Over time, however, buybacks will make the continued growth of the dividend easier by eliminating shares.
Net Interest Income
With interest expense being one of the main factors that reduced earnings, an increase here would post more problems. Thankfully, the Fed has paused, and so the current outlook is favorable, but investors should be vigilant if that changes. Thankfully, LCNB has provided an estimate of the impact if interest rates change:
A decrease is projected to reduce their interest expense, which would make the dividend easier to grow and buybacks easier to pick up. I think this will be the main catalyst to dividend growth, and rate cuts will be very much worth watching for this stock.
Upcoming Merger
In November, LCNB announced plans to acquire Eagle Financial Corp (OTC:EFBI). The deal is expected to close this year, but I will note this detail:
Subject to the terms of the merger agreement, which has been approved by the Board of Directors of each company, EFBI shareholders will have the opportunity to elect to receive either 1.1401 shares of LCNB stock or $19.10 per share in cash for each share of EFBI common stock owned, subject to at least 60%, but not more than 70% of the shares of EFBI being exchanged for LCNB common stock.

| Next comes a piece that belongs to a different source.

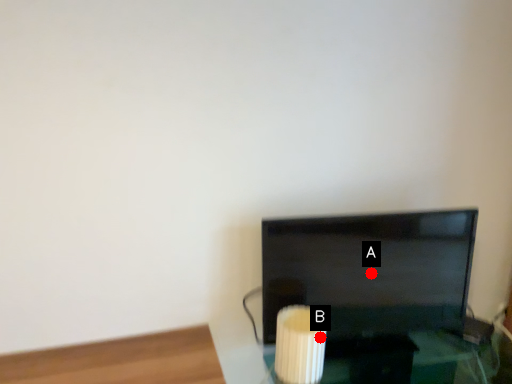 Question: Two points are circled on the image, labeled by A and B beside each circle. Which of the following is the farthest from the observer?

Choices:
 (A) A is further
 (B) B is further

Answer: (A)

LCNB will probably deserve some reassessment by the third quarter of this year, based on the potential for share dilution that exists with this deal, compared to its improvement to LCNB’s bottom line. It will not be known until the merger happens.
(Alternatively, you could see if it’s possible to get EFBI for less than $19.10, haha.)
Conclusion
A regional bank with a ~5% dividend yield might be tempting and scary for investors. Yet, LCNB has not faced serious liquidity issues, and the delinquencies on its loans have remained extremely low in world where plenty of lenders can’t say that. This appears to be related to the local trends in central and southern Ohio. With a history of profitability, LCNB itself doesn’t seem particularly risky either.
A good regional bank could be subject to a bank run, but I think LCNB doesn’t have anywhere near the (unique) problems that SVB had last year in the spring. It’s steadily compounding, and folks are getting a high, growing yield thanks to the recent pessimism. After last week’s price leap, I consider my money market position a safer investment for a similar yield, and so while there’s a lot to LCNB, it isn’t quite a buy, in my view, but it could easily become one.